As with Monopoly, things heat up as the game progresses and property is taken up. If a player lands on his/her own possession then an offer is made for the sale of the hotel or store for the current market price. The alternative is to develop the property at the offered price. This is a simple yes or no situation. If you land on opponents' property, then the inevitable debt is grabbed.

Bank loans are available to pay for the various Chance occurrences like tax, shares, school fees, gas man, general repairs, lawyers, drunk in charge (again) and doctor's fees. The hotel bills and store bills amount to more than the combined spending of an Arab sheikh's entourage on a spree in London.

All these details are displayed for each individual turn along with a linear view (down the left hand edge of the screen) of the board and players' positions. A bird's eye view would have been more helpful but this works well enough.

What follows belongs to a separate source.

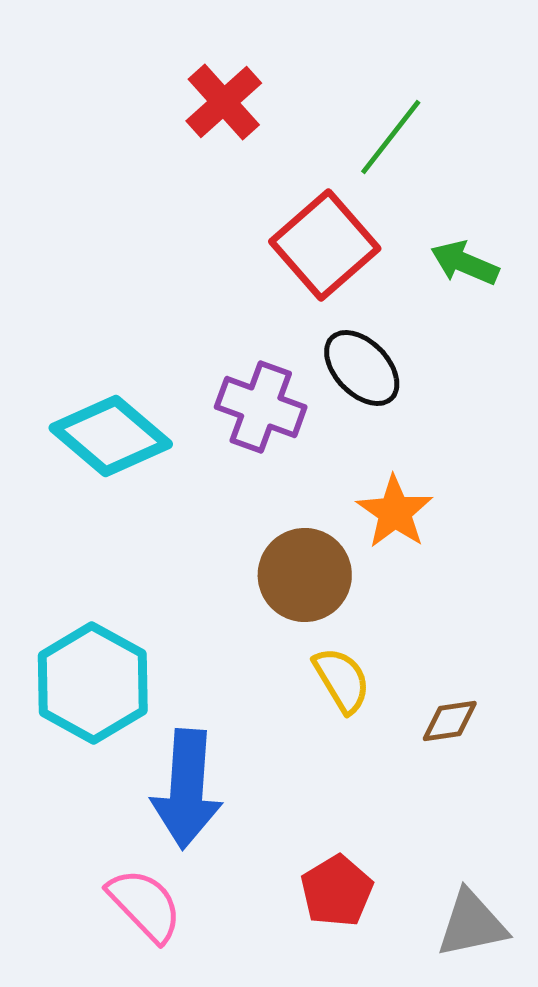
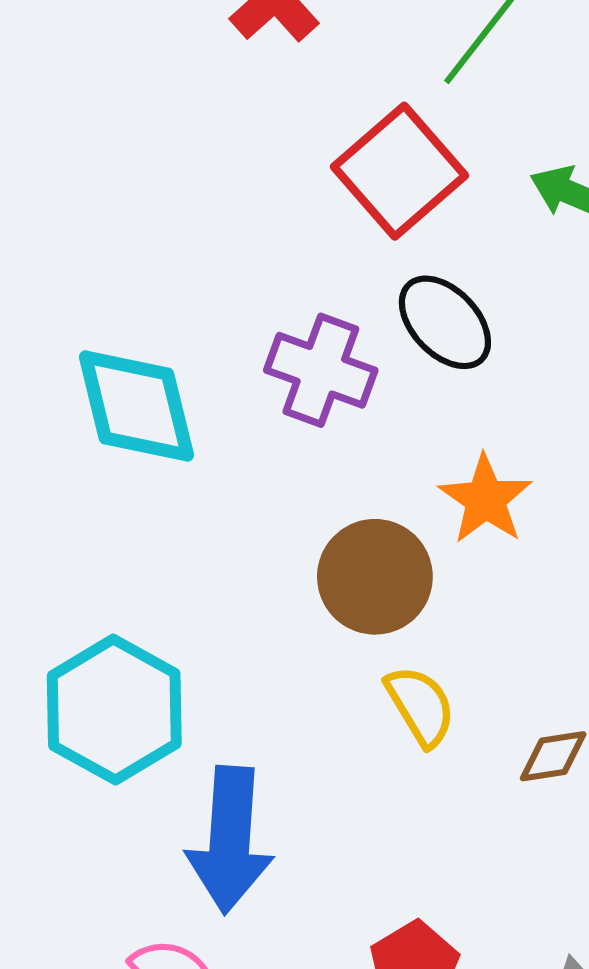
cyan diamond: (111, 436) -> (136, 406), turned 36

Unfortunately, all the sales (and therefore the action) congregated in one section of the board and only spread out at a later stage of the game. This meant that the players were waiting for the exciting bit to come round. When in debt (cash reserves below zero) then it is possible to take out a loan. If you refuse to do so, then the debt collector makes off with some of your other assets. Extravagance on the market does not appear to pay.

Like the old Monopoly, this game brings out the worst in everybody. So watch your opponents' fingers. It's all too easy for them to press Y when you require N. There are nice aural prompts for 'yes', 'no' and 'not that key'.